» Aim of the exercise
Your task is to print all of the data below exactly, with no pictures included.

Dataset entries below:

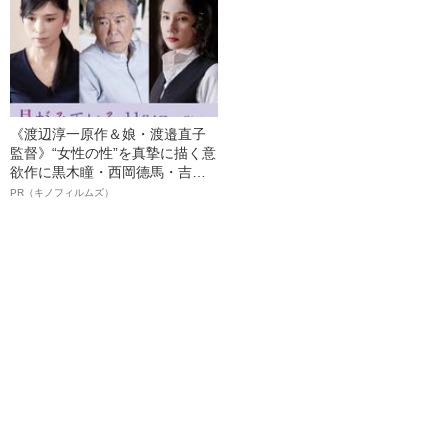
《渡辺淳一原作＆娘・渡邉直子
監督》“女性の性”を真摯に描く意
欲作に黒木瞳・西岡德馬・吉田
羊が出演決定！《映画『月がみ
PR（キノフィルムズ）
ている』》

End of Dataset entries.

» Completed exercise
《渡辺淳一原作＆娘・渡邉直子
監督》“女性の性”を真摯に描く意
欲作に黒木瞳・西岡德馬・吉田
羊が出演決定！《映画『月がみ
PR（キノフィルムズ）
ている』》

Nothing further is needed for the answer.